Dr. Goldblat concludes: “The cumulative effect of the generally accepted restraints on the use of all weapons is such that nuclear war can hardly be initiated with obedience to the rules of customary international law.”
Nuclear security assurances and their limitations. Although nuclear weapons states have given assurances that they would not use nuclear weapons against non-nuclear weapons states, these assurances are conditional. Likewise pledges of no first use of nuclear weapons can be reversed.
Consequences of no-use commitments. “Only a formal unconditional undertaking not to use nuclear weapons against any country, whatever its status - nuclear or non-nuclear, aligned or non-aligned, party or not party to the NPT or a nuclear weapon-free-zone treaty - appears to have real significance.”
- “As a corollary to such an undertaking, tactical nuclear weapons would have to be totally eliminated because of their first-strike characteristics.”
- “To become even more credible, the non-use commitments would have to be backed up by taking nuclear strategic forces off alert.
- However: “According to the doctrine of belligerent reprisals, a retaliatory use of nuclear weapons to make a violator of the ban on use desist from further illegitimate actions would not be considered a breach of the ban, if it were proportionate to the violation committed and to the injury suffered.”
Responses to CBW attacks. “Once the right of legitimate self-defense, individual or collective, is restricted to the use of non-nuclear means of warfare, a nuclear response to an aggression committed with chemical or biological weapons will be prohibited as well.”
Making a no-use treaty.

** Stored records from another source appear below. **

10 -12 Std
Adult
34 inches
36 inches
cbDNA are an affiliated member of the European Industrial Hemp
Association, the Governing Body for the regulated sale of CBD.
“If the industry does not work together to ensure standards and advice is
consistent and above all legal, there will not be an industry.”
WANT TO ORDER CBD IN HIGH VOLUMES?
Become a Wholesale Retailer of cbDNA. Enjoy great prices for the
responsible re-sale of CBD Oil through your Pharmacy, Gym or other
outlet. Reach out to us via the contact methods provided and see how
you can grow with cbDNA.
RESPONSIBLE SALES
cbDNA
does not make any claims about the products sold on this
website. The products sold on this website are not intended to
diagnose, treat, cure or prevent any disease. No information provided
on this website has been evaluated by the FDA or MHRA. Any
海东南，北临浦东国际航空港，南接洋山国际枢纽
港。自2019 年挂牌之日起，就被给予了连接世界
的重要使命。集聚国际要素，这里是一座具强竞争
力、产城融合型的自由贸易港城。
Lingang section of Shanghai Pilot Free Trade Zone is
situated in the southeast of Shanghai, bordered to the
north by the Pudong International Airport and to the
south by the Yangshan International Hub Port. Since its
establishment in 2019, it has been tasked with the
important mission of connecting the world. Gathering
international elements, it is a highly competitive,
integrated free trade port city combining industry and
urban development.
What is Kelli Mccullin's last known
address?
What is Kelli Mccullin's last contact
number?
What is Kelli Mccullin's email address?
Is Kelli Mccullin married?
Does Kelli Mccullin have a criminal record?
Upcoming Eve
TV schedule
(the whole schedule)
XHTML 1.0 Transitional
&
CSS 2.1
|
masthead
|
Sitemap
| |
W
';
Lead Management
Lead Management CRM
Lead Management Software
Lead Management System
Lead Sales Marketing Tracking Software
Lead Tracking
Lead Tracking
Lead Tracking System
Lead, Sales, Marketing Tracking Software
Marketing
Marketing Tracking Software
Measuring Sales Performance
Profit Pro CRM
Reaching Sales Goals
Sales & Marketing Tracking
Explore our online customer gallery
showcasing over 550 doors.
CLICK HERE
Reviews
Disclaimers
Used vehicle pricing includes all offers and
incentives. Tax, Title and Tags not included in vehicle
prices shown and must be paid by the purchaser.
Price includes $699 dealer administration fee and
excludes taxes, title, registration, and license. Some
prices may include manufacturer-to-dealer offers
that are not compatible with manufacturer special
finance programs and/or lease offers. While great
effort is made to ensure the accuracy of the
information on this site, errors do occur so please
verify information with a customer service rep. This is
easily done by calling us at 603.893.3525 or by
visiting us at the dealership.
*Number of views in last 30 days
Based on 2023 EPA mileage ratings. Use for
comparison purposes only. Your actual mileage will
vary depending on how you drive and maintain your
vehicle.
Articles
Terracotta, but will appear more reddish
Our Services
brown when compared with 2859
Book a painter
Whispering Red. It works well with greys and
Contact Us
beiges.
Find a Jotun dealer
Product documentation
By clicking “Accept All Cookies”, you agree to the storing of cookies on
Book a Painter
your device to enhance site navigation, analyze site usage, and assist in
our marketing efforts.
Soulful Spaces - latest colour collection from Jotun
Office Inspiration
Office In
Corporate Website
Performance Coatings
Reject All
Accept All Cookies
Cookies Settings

Dr. Goldblat indicates that a treaty banning the use of nuclear weapons should have several main characteristics.
- “The proposed non-use obligations should be included in a multilateral treaty open to all states.
- The treaty should become effective only upon its ratification by all states which have declared to possess nuclear weapons or the capability to manufacture them, including China, France, India, Israel, Pakistan, Russia, the United Kingdom and the United States.

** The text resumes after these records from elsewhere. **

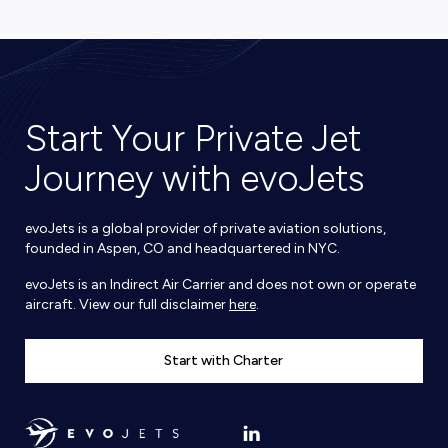
Start Your Private Jet
Journey with evoJets
evoJets is a global provider of private aviation solutions,
founded in Aspen, CO and headquartered in NYC.
evoJets is an Indirect Air Carrier and does not own or operate
aircraft. View our full disclaimer
here
.
Start with Charter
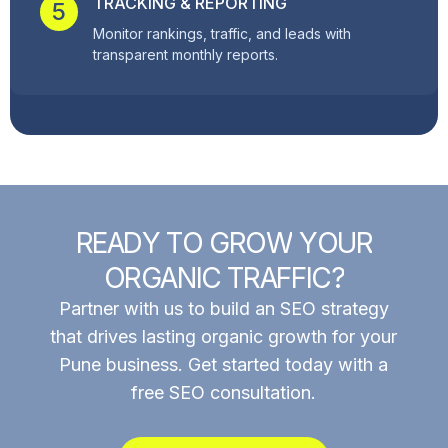
TRACKING & REPORTING
5
Monitor rankings, traffic, and leads with
transparent monthly reports.
R
E
A
D
Y
T
O
G
R
O
W
Y
O
U
R
O
R
G
A
N
I
C
T
R
A
F
F
I
C
?
Partner with us to build an SEO strategy
that drives lasting organic growth for your
Pune business. Get started today with a
free SEO consultation.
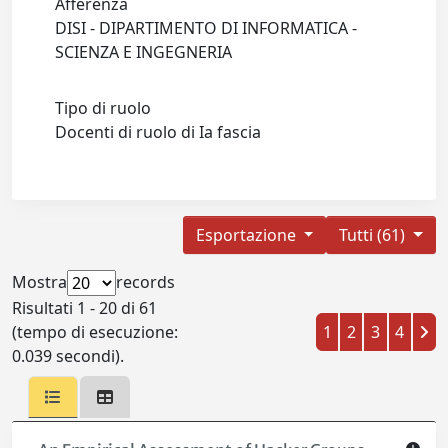
Afferenza
DISI - DIPARTIMENTO DI INFORMATICA -
SCIENZA E INGEGNERIA
Tipo di ruolo
Docenti di ruolo di Ia fascia
Esportazione
Tutti (61)
Mostra
records
Risultati 1 - 20 di 61
(tempo di esecuzione:
1
2
3
4
0.039 secondi).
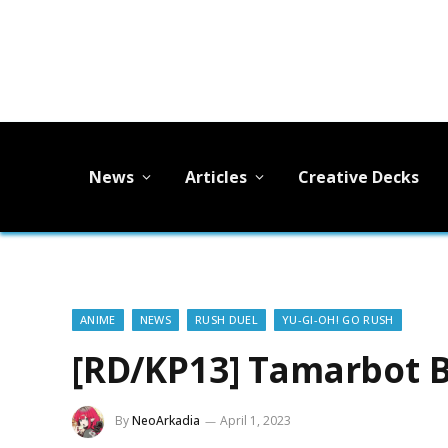
News
Articles
Creative Decks
ANIME
NEWS
RUSH DUEL
YU-GI-OH! GO RUSH
[RD/KP13] Tamarbot 
By
NeoArkadia
April 1, 2023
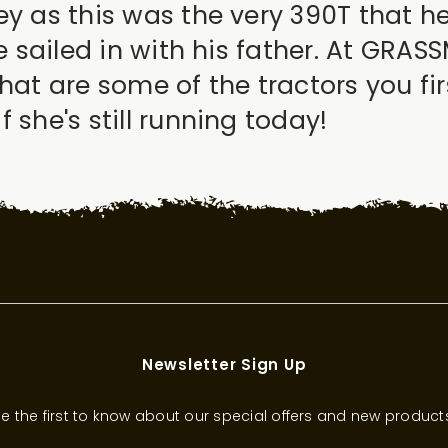
ey as this was the very 390T that 
he sailed in with his father. At GRA
What are some of the tractors you f
 she's still running today!
Newsletter Sign Up
e the first to know about our special offers and new product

- “Violation of the treaty banning the use of nuclear weapons must be qualified as a crime under international law and treated as such.”

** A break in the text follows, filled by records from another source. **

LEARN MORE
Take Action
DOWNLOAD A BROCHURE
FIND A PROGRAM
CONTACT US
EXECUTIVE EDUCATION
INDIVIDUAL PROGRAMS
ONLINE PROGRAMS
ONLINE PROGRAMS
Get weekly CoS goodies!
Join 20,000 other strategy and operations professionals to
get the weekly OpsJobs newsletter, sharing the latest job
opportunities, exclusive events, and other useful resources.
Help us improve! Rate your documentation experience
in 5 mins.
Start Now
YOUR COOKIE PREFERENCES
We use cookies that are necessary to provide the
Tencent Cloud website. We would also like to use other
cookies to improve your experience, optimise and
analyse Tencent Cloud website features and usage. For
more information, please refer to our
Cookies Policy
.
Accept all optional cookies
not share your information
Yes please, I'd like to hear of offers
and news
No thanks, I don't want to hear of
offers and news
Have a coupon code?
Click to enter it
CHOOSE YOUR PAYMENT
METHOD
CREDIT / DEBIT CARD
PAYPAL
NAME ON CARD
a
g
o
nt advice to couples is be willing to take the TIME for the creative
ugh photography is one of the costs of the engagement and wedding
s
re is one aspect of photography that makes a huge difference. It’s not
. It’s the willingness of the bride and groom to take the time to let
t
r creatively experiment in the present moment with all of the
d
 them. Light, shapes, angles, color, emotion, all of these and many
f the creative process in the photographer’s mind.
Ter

- “The treaty should be of unlimited duration. Withdrawal from it could be justified only in case of an internationally established material breach of its provisions.”
Conclusion. After presenting these arguments, Dr. Goldblat concludes:
- “A global ban on the use of nuclear weapons would reinforce the fire-break separating conventional and nuclear warfare. It would, thereby, diminish the risk of nuclear war and weaken the political force of explicit or implicit threats to initiate such a war. Indeed, the doctrine of nuclear deterrence, in so far as it consists in threatening a nuclear attack in response to a non-nuclear attack, would have to be declared invalid.”
- “Furthermore, in discarding the war-fighting functions of nuclear weapons, the non-use posture would minimize the importance of nuclear superiority, whether quantitative or qualitative. It would, therefore, clear the way towards the abolition of tactical nuclear weapons and towards new substantial reductions of strategic nuclear forces.”
- “Given the attitudes of the majority of the de jure or de facto nuclear weapon powers, the prospect of reaching a no-use treaty is not bright. However, only when such a treaty is signed, will the pledges made by these powers to eventually bring about complete nuclear disarmament become credible.”